Obama unveils major climate change report

MSNBC — The White House unveiled a sweeping report detailing the effects of global warming in the United States and documenting the man-made effects on it.

The report, prepared by the federal government’s National Climate Assessment and Development Advisory Committee (NCADAC), won’t break any news. Instead, it seeks to quantify and illustrate the huge effects climate change has had and will have on the country, using interactive graphics to illustrate everything from rising temperatures to the devastating effects on Arctic sea ice in the last five years.

The 1,300-page report comes on the heels of the United Nation’s latest assessment of climate change’s global impact.

The draft illustrates definitively the effects man-made carbon emissions have on the environment, raising familiar warnings about worsening climate change and showing just how high the sea level will rise, just how much hotter the country will get, and just how it will transform the agriculture, energy, and transportation industries.

The report isn’t all doom and gloom: it also highlights various solutions the country can take to reduce human effect on global warming and adapt to the changing climate.

The last national climate assessment was released in 2009. Vicki Arroyo, the executive director of Georgetown Law School’s non-partisan Georgetown Climate Center, said the new report is different partly because it includes chapters on climate change mitigation policy. The fact that climate change’s ground-level effects are more observable than they were five years ago has also made a difference, she said.

“We’re seeing those impacts in every state and locality,” she said. “We’re already seeing a lot of actions to respond to the impact people are seeing on the ground. We’re also seeing more interest in how to curb the emissions that are contributing to climate change in a lot of regions of the country.”
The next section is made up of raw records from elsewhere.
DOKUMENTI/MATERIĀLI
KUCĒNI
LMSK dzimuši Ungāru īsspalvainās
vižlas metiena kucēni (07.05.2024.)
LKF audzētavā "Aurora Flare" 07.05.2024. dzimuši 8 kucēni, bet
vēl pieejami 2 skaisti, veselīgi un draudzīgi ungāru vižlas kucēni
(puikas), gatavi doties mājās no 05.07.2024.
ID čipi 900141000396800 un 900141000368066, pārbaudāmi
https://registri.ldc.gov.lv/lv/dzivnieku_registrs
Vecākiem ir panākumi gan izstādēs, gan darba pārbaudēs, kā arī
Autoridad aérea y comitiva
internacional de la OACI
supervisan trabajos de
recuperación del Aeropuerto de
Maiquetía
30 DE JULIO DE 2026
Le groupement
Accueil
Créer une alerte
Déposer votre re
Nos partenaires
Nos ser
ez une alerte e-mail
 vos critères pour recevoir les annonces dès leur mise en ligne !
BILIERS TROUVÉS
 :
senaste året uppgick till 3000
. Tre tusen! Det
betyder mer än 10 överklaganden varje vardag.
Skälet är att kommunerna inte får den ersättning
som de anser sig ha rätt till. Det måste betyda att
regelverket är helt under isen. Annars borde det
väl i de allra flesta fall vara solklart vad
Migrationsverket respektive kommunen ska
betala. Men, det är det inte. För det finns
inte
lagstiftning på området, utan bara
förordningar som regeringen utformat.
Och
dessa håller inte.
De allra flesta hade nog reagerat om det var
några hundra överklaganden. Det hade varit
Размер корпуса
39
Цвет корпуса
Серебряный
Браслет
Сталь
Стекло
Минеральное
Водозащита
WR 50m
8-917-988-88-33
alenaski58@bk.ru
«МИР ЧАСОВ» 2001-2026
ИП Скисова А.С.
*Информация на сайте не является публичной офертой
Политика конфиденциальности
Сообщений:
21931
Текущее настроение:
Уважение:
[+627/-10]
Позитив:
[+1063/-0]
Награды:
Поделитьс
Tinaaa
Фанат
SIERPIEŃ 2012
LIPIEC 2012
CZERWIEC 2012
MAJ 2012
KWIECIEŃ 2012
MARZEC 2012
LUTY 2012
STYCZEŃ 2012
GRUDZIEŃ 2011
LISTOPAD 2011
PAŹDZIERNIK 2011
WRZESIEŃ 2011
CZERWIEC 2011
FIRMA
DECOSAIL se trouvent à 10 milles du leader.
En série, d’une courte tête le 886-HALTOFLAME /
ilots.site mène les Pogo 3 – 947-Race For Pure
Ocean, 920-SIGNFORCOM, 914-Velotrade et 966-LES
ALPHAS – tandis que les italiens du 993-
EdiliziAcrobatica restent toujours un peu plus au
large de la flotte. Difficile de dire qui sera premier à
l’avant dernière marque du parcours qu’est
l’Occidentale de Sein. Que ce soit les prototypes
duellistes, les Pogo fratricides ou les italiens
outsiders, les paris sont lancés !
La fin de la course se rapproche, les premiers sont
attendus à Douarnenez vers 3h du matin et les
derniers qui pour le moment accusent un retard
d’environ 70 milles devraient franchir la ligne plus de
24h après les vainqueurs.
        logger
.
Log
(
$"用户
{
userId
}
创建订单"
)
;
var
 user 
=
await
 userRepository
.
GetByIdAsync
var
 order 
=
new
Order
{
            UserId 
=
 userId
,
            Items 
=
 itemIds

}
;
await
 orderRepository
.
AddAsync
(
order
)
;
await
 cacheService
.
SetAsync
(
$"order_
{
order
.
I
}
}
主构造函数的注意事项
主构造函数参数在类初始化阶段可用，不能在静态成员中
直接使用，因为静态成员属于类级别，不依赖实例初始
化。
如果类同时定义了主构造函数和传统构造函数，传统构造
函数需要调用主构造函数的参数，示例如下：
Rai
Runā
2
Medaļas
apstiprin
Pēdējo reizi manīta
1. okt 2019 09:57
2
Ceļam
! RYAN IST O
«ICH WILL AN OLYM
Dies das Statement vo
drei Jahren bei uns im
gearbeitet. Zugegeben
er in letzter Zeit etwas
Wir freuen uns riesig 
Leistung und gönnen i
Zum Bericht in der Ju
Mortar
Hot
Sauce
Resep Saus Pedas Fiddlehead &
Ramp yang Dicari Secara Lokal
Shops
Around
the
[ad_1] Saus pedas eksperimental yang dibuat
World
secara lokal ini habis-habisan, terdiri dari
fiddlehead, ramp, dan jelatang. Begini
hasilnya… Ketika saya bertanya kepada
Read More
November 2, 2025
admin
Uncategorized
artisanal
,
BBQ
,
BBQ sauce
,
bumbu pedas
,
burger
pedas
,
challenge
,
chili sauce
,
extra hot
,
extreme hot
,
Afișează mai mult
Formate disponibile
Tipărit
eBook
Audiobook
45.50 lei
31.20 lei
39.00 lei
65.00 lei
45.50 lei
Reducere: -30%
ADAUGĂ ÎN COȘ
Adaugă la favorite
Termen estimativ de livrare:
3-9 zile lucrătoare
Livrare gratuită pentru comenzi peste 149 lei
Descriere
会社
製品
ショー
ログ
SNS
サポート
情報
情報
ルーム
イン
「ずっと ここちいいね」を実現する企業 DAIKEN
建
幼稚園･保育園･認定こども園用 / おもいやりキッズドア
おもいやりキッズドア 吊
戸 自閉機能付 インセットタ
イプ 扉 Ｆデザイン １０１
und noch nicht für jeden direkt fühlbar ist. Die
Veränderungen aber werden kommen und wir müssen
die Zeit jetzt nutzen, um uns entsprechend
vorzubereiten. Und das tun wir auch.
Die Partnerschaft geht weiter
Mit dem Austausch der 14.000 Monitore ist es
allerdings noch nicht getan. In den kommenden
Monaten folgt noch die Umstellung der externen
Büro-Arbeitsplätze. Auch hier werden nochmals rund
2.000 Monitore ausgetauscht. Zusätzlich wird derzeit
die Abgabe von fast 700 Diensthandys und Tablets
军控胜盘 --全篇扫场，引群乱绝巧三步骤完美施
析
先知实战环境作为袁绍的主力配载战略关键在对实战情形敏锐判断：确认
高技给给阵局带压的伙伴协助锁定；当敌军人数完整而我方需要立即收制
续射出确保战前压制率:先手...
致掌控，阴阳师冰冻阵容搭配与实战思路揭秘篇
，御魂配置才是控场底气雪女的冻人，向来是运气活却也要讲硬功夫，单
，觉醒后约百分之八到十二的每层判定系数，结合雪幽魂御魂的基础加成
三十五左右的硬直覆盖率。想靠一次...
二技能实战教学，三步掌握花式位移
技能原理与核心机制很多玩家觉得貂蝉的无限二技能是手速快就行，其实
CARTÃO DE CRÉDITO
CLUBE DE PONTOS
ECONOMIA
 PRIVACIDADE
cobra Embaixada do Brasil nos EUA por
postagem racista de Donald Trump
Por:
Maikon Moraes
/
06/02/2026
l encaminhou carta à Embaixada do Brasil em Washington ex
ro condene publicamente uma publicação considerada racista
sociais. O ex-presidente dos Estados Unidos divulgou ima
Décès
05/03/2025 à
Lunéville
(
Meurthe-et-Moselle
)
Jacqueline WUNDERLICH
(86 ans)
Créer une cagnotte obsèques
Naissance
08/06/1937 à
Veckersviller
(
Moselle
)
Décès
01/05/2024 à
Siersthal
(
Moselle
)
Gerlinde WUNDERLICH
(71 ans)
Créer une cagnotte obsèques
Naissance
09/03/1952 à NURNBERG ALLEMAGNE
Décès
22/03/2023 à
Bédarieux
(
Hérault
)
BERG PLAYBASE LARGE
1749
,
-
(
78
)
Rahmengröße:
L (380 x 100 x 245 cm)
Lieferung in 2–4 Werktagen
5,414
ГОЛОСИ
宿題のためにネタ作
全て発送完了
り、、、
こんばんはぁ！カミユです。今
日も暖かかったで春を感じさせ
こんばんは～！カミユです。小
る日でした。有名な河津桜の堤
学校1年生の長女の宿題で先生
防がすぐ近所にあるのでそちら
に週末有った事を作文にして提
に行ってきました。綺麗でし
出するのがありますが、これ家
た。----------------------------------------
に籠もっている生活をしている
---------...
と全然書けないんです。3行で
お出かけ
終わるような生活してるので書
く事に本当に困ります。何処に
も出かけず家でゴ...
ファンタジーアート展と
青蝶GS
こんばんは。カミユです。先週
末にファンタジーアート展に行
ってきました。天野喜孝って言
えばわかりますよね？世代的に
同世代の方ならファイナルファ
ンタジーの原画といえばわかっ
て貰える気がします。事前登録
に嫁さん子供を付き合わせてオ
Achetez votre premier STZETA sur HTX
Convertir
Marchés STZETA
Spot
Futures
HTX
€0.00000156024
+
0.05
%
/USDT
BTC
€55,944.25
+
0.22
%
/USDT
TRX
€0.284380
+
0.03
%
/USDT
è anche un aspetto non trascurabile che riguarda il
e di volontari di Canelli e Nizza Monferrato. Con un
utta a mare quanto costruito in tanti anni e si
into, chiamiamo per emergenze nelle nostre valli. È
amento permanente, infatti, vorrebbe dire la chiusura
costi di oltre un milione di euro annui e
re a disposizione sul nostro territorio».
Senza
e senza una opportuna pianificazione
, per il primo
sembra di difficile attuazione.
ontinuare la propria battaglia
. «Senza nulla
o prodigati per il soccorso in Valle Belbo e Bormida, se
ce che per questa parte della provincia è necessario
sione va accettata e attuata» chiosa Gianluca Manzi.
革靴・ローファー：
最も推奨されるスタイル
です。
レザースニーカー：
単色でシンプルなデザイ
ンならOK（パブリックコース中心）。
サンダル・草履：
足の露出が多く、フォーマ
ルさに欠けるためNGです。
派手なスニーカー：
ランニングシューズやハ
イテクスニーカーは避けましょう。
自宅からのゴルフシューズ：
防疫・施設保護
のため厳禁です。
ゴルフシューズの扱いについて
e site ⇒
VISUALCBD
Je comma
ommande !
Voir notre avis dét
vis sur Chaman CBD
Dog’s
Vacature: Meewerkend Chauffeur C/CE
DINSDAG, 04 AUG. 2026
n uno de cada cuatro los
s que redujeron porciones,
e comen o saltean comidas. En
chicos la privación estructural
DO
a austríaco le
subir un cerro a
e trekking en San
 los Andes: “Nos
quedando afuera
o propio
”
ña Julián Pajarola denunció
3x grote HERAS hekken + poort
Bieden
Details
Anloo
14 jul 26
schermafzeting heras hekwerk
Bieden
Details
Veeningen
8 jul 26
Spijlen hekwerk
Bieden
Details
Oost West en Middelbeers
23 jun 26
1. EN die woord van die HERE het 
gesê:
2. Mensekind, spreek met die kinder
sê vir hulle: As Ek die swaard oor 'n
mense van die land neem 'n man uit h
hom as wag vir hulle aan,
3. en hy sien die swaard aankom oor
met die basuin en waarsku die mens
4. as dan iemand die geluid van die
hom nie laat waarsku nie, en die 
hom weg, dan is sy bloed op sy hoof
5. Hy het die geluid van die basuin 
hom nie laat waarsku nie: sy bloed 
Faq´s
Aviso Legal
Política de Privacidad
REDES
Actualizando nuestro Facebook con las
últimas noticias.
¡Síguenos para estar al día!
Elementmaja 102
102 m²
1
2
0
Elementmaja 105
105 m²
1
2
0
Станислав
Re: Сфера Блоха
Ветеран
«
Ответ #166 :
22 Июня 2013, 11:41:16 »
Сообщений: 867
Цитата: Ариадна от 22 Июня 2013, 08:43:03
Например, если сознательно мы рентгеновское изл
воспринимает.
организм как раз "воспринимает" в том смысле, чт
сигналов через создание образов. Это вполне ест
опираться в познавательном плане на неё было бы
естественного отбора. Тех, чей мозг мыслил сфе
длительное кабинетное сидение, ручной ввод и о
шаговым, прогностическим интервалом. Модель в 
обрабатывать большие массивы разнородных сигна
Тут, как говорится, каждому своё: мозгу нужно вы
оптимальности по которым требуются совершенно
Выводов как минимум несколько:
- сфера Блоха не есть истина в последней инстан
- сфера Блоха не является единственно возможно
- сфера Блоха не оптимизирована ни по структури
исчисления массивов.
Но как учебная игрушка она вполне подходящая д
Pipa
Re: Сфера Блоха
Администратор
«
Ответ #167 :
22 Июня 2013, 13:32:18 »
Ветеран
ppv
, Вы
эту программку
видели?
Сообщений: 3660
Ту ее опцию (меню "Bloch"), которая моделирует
The Obama administration is taking advantage of the report’s release to launch a new PR offensive in favor of policies intended to reduce fossil fuel emissions. President Obama will spend the day discussing climate change with the press and pressing his administration’s environmental strategy. White House officials have spent the past several months delivering increasingly urgent public statements on the necessity of climate change mitigation, but the release of the NCADAC report seems to coincide with a redoubling of their efforts.

Bill McKibben, the president of 350.org, said that President Obama’s environmental record has been pretty spotty thus far, in large part because of the White House’s support for domestic fuel production.

“The president made it through the 2012 campaign without mentioning global warming, so it’s a good sign he’s started talking about it,” said McKibben over email. “Though at this point, given Mother Nature’s ongoing educational efforts, it’s pretty hard to avoid. At the moment, his biggest climate legacy is the US passing Russia and Saudi Arabia in oil and gas production, but if he works very hard, there’s still time for the record to at least even out.”